I just realized we’re already most of the way through July, and we haven’t even started organizing our camping trip yet. Better get on that! In the meantime though, I’ve put together a quick list of some other free and low-cost ways to keep the kids amused this summer. Here are some of the things we’ve been doing to keep the kids busy, and some ideas suggested by my awesome readers on Facebook.
Draw with chalk. Chalk drawing keeps my girls and all the kids in the neighbourhood busy for hours, and you can pick up a bucket of sidewalk chalk for cheap at your local dollar store.
Try chalk drawing in the rain at least once! When chalk gets wet it goes on brighter and spreads like paint. If there’s no rain in the forecast, soak the chalk in water for 5 to 10 minutes (add a little sugar to the water for even brighter colours!)
Discover your neighbourhood splash pad or wading pool. Visit here a lot. Resolve to put aside your self-consciousness and bring your own bathing suit to play with the kids and cool off too!
Go stargazing. If you’re in a big city, you may need to drive out a little bit to get away from the light pollution. Bring a blanket to lie on and a second blanket to curl up under. What constellations can you find? AstronomyOnline.org offers great mouse over maps to help you identify the constellations visible in each season.

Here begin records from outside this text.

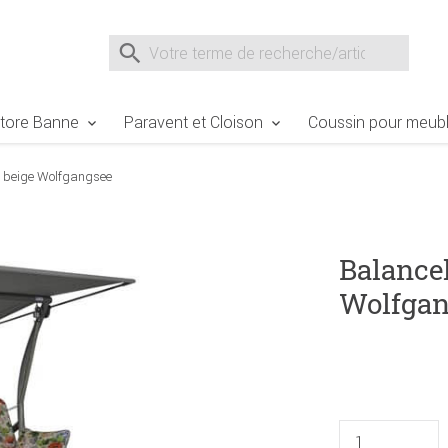
e Sie sind hier
Zur Fußzeile springen
Direkt zum Warenkorb spr
Suche nach
Suche im Shop, nach der Eingabe von 3 Buchst
tore Banne
Paravent et Cloison
Coussin pour meubl
o beige Wolfgangsee
Balancel
Wolfgan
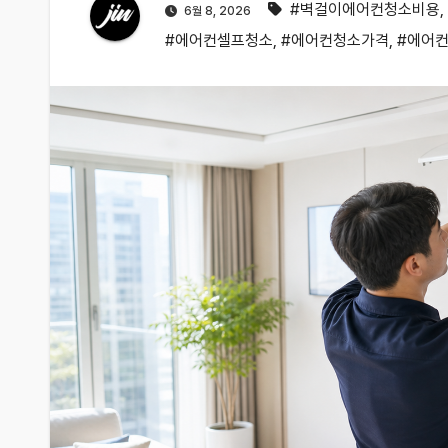
#벽걸이에어컨청소비용
,
6월 8, 2026
#에어컨셀프청소
,
#에어컨청소가격
,
#에어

If you’re in the northern hemisphere, be sure to check out the Perseid meteor shower. While technically visible from July 17-August 24, the shower will peak on the nights of August 12 and 13 with 60 or more shooting stars per hour. Don’t forget to make a wish!
Spend the day at the beach or lake. Bring buckets and shovels for making a sandcastle. Collect shells or pretty rocks. If you don’t have access to a lake or ocean, visit your local community pool and see how long you can hold your breath underwater.
Go berry picking. Depending on where you live, berry seasons will vary. Here in the Lower Mainland of BC, strawberries generally ripen in June and July, boysenberries in July, blueberries and raspberries in July and August, and Saskatoon berries late July-August. Pick wild blackberries and huckleberries in August and September.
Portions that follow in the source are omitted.